How many of you have the livedo or corned beef skin and are your overall symptoms related to where it is or how much you have?
I have livedo and it changes with temperature changes; for example, the spider appearance turns purple with cold weather or cold water. It is not related with bad circulation. My symptom for that is pain in the legs, in particular the lower legs.
I do not have this, but my daughter does, quite faint, but nevertheless visible to the naked eye! Mary F x
I have it on my stomach, breasts, ankle, but I have sneddons too. The weather doesn't make any difference. But sometimes it is paler than others. It only came on after I had a heart attack.
I have the beef type on the right side of my face, and livedo reticularis (usually finer, smaller dotted pink rash) all over my body like a second skin. They both darken, (particularly my face) when I am in flare. It also changes with the weather, no matter how the weather changes. It is the act of the fluctuating barometer and such that changes the weather it reacts to .....I think. The most remarkable changes are when I am in flare.
I have had it as long as I can remember, but I also had natural freckles and lots of them. However, I believe it just became my "norm". I learned to ignore it and the pain it reflected. It was probably an unconscious mechanism to divert my attention from pain. I still rather look "through" it. If you can't change it move on to what you can.
Smiles, Canary
Hi...
Yes, I have it. Shows mostly on my legs and arms. Honestly can't say why it is worse at times, doesn't seem to be weather or flare related. Have had it as long as can remember..... know as a young teenager was embarrassed in a bathing suit because of it but had no other symptoms of APS or other health issues.
Leigha
The Professor describes mine as mild livedo and it gets worse in the colder temperature.
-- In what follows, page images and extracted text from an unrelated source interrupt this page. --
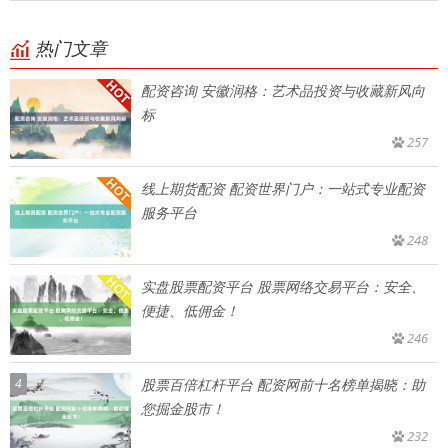
热门文章
配资咨询 安徽润格：艺术品投资与收藏新风向
标
257
线上期货配资 配资世界门户：一站式专业配资
服务平台
248
实盘股票配资平台 股票网络交易平台：安全、
便捷、低佣金！
246
4
股票百倍杠杆平台 配资网前十名榜单揭晓：助
您掘金股市！
232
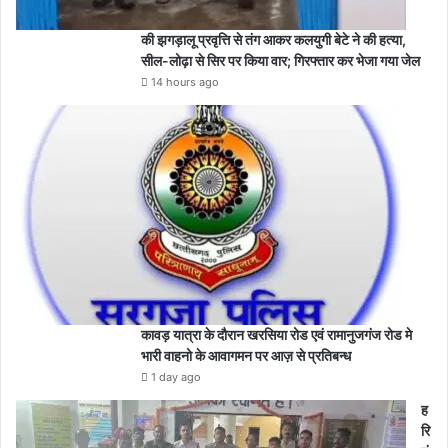
की झगड़ालू प्रवृत्ति से तंग आकर कलयुगी बेटे ने की हत्या,
सील-लोढ़ा से सिर पर किया वार; गिरफ्तार कर भेजा गया जेल
14 hours ago
कावड़ यात्रा के दौरान खरसिया रोड एवं रामानुजगंज रोड मे
भारी वाहनो के आवागमन पर आज़ से प्रतिबन्ध
1 day ago
ह
रि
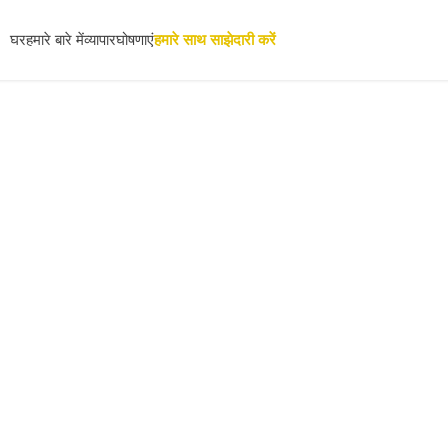
घर
हमारे बारे में
व्यापार
घोषणाएं
हमारे साथ साझेदारी करें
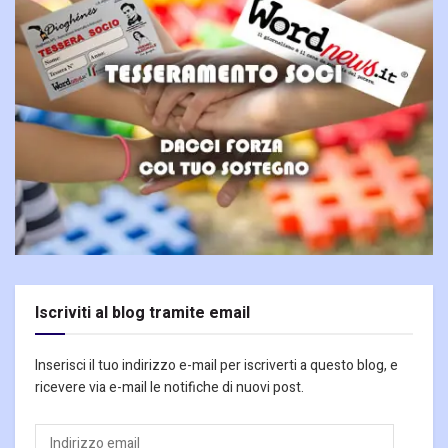
Iscriviti al blog tramite email
Inserisci il tuo indirizzo e-mail per iscriverti a questo blog, e
ricevere via e-mail le notifiche di nuovi post.
Indirizzo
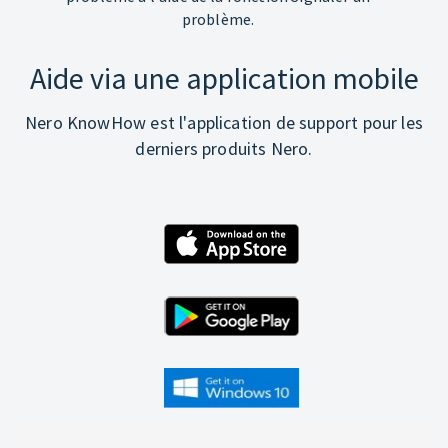
problème.
Aide via une application mobile
Nero KnowHow est l'application de support pour les
derniers produits Nero.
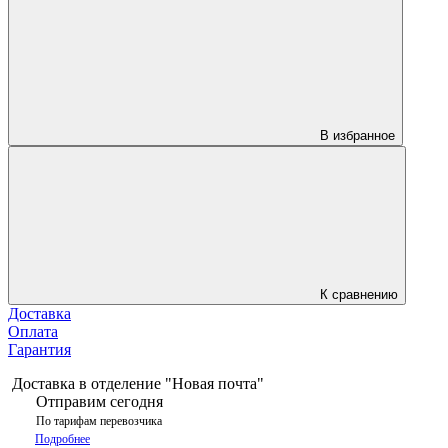
В избранное
К сравнению
Доставка
Оплата
Гарантия
Доставка в отделение "Новая почта"
Отправим сегодня
По тарифам перевозчика
Подробнее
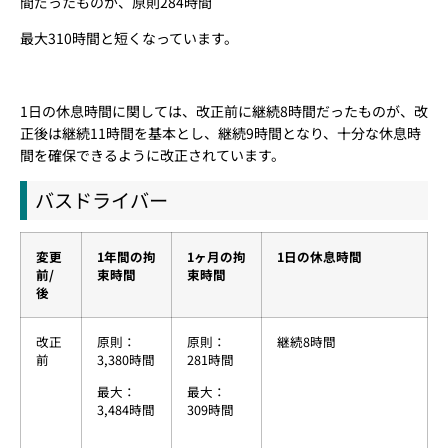
間だったものが、原則284時間
最大310時間と短くなっています。
1日の休息時間に関しては、改正前に継続8時間だったものが、改
正後は継続11時間を基本とし、継続9時間となり、十分な休息時
間を確保できるように改正されています。
バスドライバー
変更
1年間の拘
1ヶ月の拘
1日の休息時間
前/
束時間
束時間
後
改正
原則：
原則：
継続8時間
前
3,380時間
281時間
最大：
最大：
3,484時間
309時間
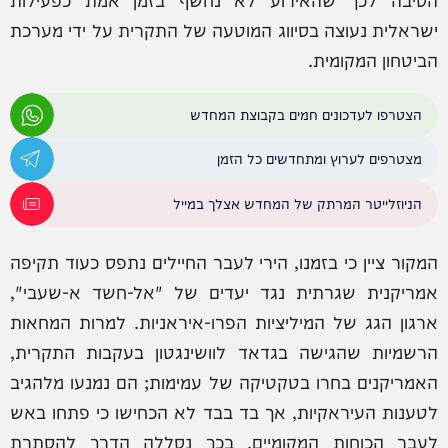
ישראלית נעוצה בסיווג המוטעה של התקרית על ידי מערכת
הביטחון המקומית.
הצטרפו לעדכונים חמים בקבוצת המחדש
מצטרפים לערוץ ומתחדשים כל הזמן
הניוזלייטר המרתק של המחדש אצלך במייל
המקור ציין כי בזמנו, הירי לעבר החיילים נתפס כעוד תקיפה
אמריקנית שגרתית נגד יעדים של "אל-חשד א-שעבי",
ארגון הגג של המיליציות הפרו-איראניות. למרות המחאות
הרשמיות שהגישה בגדאד לוושינגטון בעקבות התקרית,
האמריקנים בחרו בטקטיקה של עמימות; הם נמנעו מלהגיב
לטענות העיראקיות, אך בד בבד לא הכחישו כי פתחו באש
לעבר הכוחות המקומיים. בכך נסללה הדרך להסתרת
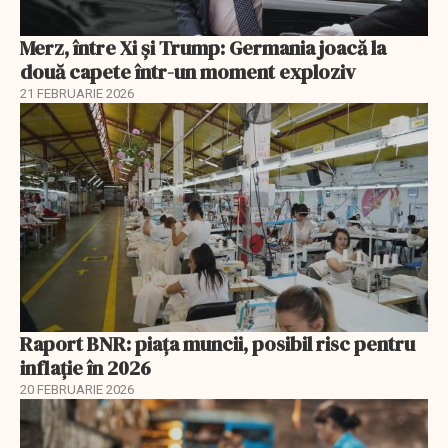
Merz, între Xi și Trump: Germania joacă la
două capete într-un moment exploziv
21 FEBRUARIE 2026
Raport BNR: piața muncii, posibil risc pentru
inflație în 2026
20 FEBRUARIE 2026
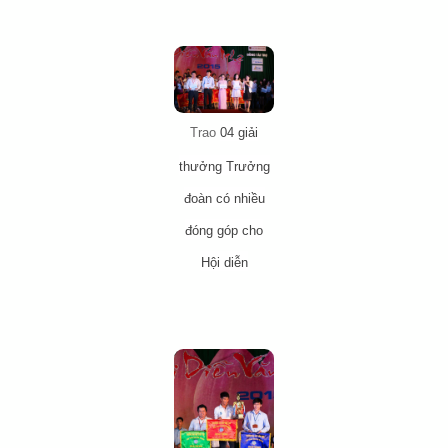
Trao
04 giải
thưởng Trưởng
đoàn có nhiều
đóng góp cho
Hội diễn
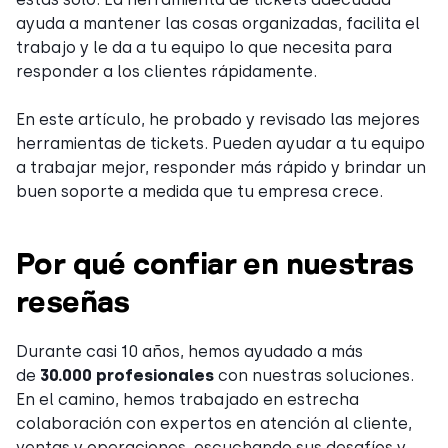
ayuda a mantener las cosas organizadas, facilita el
trabajo y le da a tu equipo lo que necesita para
responder a los clientes rápidamente.
En este artículo, he probado y revisado las mejores
herramientas de tickets. Pueden ayudar a tu equipo
a trabajar mejor, responder más rápido y brindar un
buen soporte a medida que tu empresa crece.
Por qué confiar en nuestras
reseñas
Durante casi 10 años, hemos ayudado a más
de
30.000 profesionales
con nuestras soluciones.
En el camino, hemos trabajado en estrecha
colaboración con expertos en atención al cliente,
ventas y operaciones, escuchando sus desafíos y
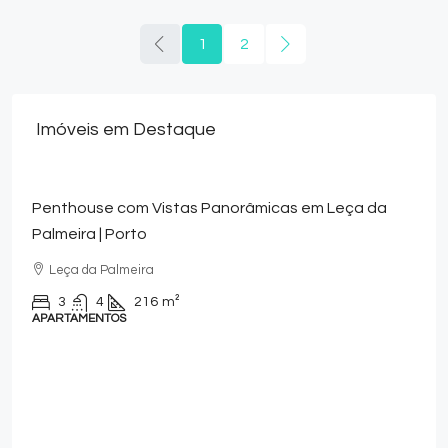
1
2
Imóveis em Destaque
om Vistas Panorâmicas em Leça da
orto
meira
216
m²
S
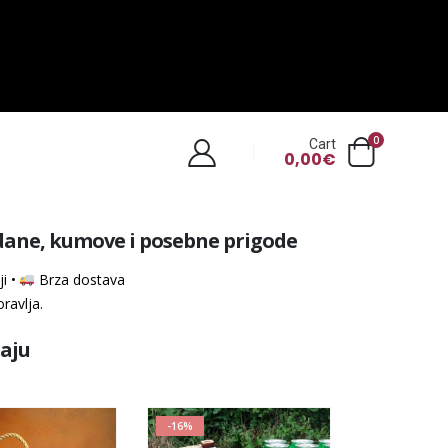
0
Cart
0,00
€
ndane, kumove i posebne prigode
i •
Brza dostava
ravlja.
raju
-16%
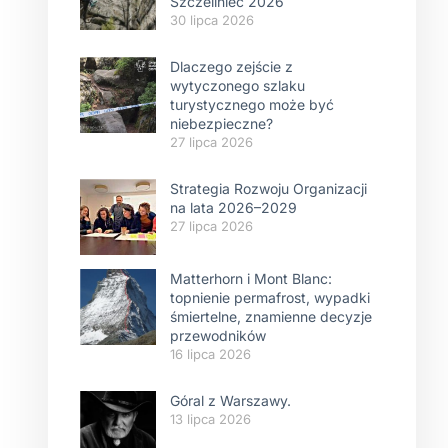
Szczeliniec 2026
30 lipca 2026
Dlaczego zejście z
wytyczonego szlaku
turystycznego może być
niebezpieczne?
27 lipca 2026
Strategia Rozwoju Organizacji
na lata 2026–2029
27 lipca 2026
Matterhorn i Mont Blanc:
topnienie permafrost, wypadki
śmiertelne, znamienne decyzje
przewodników
16 lipca 2026
Góral z Warszawy.
13 lipca 2026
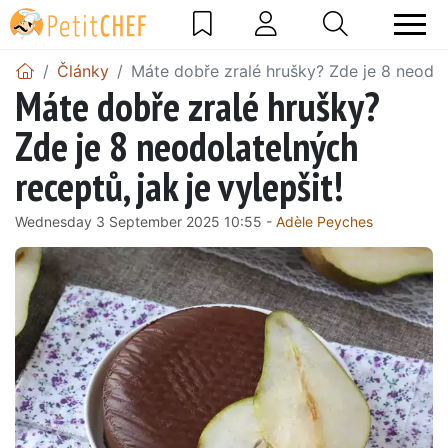
Články
Máte dobře zralé hrušky? Zde je 8 neodola
Máte dobře zralé hrušky?
Zde je 8 neodolatelných
receptů, jak je vylepšit!
Wednesday 3 September 2025 10:55 -
Adèle Peyches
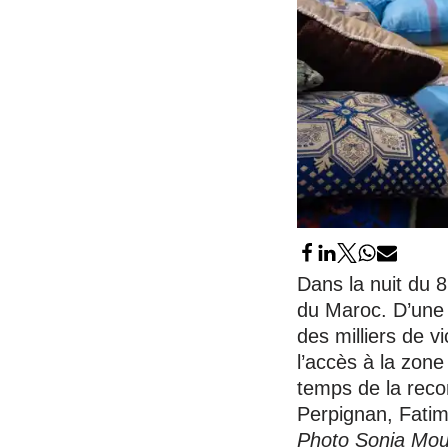
Dans la nuit du 
du Maroc. D’une m
des milliers de v
l’accès à la zone
temps de la reco
Perpignan, Fatima
Photo Sonia Mou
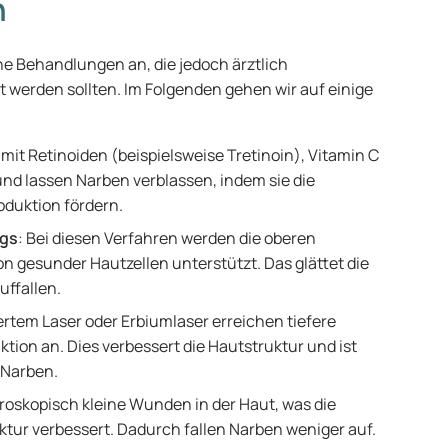
n
e Behandlungen an, die jedoch ärztlich
 werden sollten. Im Folgenden gehen wir auf einige
mit Retinoiden (beispielsweise Tretinoin), Vitamin C
und lassen Narben verblassen, indem sie die
oduktion fördern.
ngs
: Bei diesen Verfahren werden die oberen
n gesunder Hautzellen unterstützt. Das glättet die
uffallen.
ertem Laser oder Erbiumlaser erreichen tiefere
ion an. Dies verbessert die Hautstruktur und ist
 Narben.
roskopisch kleine Wunden in der Haut, was die
ktur verbessert. Dadurch fallen Narben weniger auf.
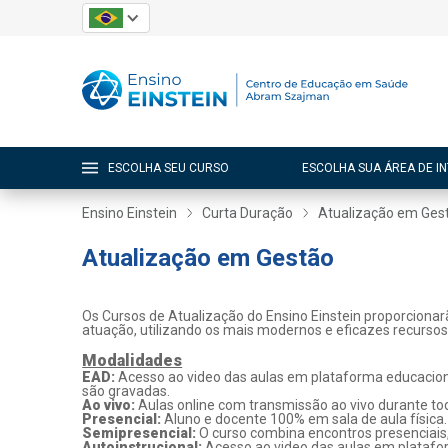
ESCOLHA SEU CURSO
ESCOLHA SUA ÁREA DE I
Ensino Einstein
Curta Duração
Atualização em Ges
Atualização em Gestão
Os Cursos de Atualização do Ensino Einstein proporcionar
atuação, utilizando os mais modernos e eficazes recurso
Modalidades
EAD:
Acesso ao video das aulas em plataforma educaciona
são gravadas.
Ao vivo:
Aulas online com transmissão ao vivo durante tod
Presencial:
Aluno e docente 100% em sala de aula física.
Semipresencial:
O curso combina encontros presenciais
Autoinstrucional:
Acesso ao video das aulas em platafo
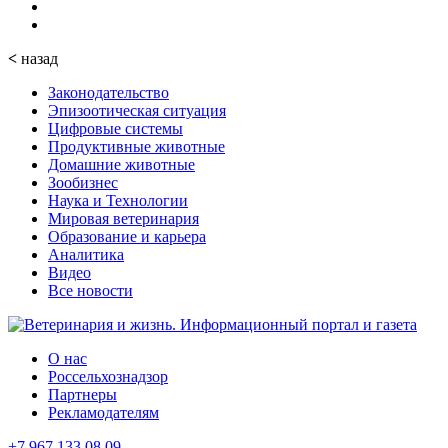
<
назад
Законодательство
Эпизоотическая ситуация
Цифровые системы
Продуктивные животные
Домашние животные
Зообизнес
Наука и Технологии
Мировая ветеринария
Образование и карьера
Аналитика
Видео
Все новости
О нас
Россельхознадзор
Партнеры
Рекламодателям
+7 967 133 08 09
I have the rash worse on my knees and all over my legs. Sometimes I see it on my wrists.
I don't think it has anything to do with other symptoms as it doesn't look too bad at the moment yet I feel very unwell.
I have the rash all over my legs and arms. I notice that it is paler in the morning when I get up, possibly because I'm warm and the blood hasn't pooled so much in my legs. By the night it is deep purple. I have had it as long as I can remember. I'm annoyed that it is soo visible but I had to point it out to a dr when asking for a referral to a rheumy. When someone comes in with head to toe pain and livedo for 40 years SOMEONE should notice. I don't find it makes any difference to how I'm feeling although it does react to the cold but then as I have Raynards, that can't help.
Hi I have had livedo all over except my back since a baby it looks worse in cold weather don't know if it relates to where it is to be honest
Sorry cant help more
Hands and legs and feet. Brighter when in pain
Hi, I have Reticularis worst on my knees and above them. Also the elbows It changes very much. More in cold weather of course. I have only had it a couple of years. I mean quite distinct.
Mine is chronic, so much so that Prof. K asked if I would mind showing it to a couple of visiting doctors he had in clinic.
I even had it as teenager. I hate it.
Might audition for alien lizard part in Dr Who! Might as well get something out of it.
X
I have it on my legs, arms, tummy. Have had It for as long as I can remember. Prof Hughes, picked it up even though been under rheumatology for 14 years with NHS! Well what more do I need to say x
The more I think about it is was one of my first obvious symptoms, started on my back in an arc about
Thanks for all of your answers! I saw the livedo ridiculous fist time ten years ago, saw many doctors to find out what it was....this past few months a dermatologist took a biopsy and found lupus anticoagulant, from there lots of lab results confirming Hughes Syndrome. All of the doctors are saying that they had never seen. It except in med school books! Yikes!! Will see neurologist this week,hoping that he do a heparin trial 2-3 weeks. Professor Hughes said that the TIAs and recent stroke should be enough to get at least that.
Hi, I have livedo on my legs (knees to thighs) and arms (wrists to elbows). Much more prominent when I am cold. When I was pregnant 22 years ago it was really bad, so much so that my family and other people were asking what I had done to my arms. At the time I hadn't even heard of Hughes and have only just joined the dots up and realised that I have obviously had APS for at least 22 yrs!
That's really interesting, I saw a real numpty of a rhemy doc, who said it couldn't be livedo as it was affected by standing or the weather and mine sure is. I don't have lupus although have symptoms, my APS doc said it was livedo though, so many conflicting answers from doctors. 
I get the livedo mainly upper legs, knees and my stomach? Anyone else get it there?
Hi, I have livedo on my legs and my arms, feel rather embarrassing about it, especially in summer,always wearing long sleeves.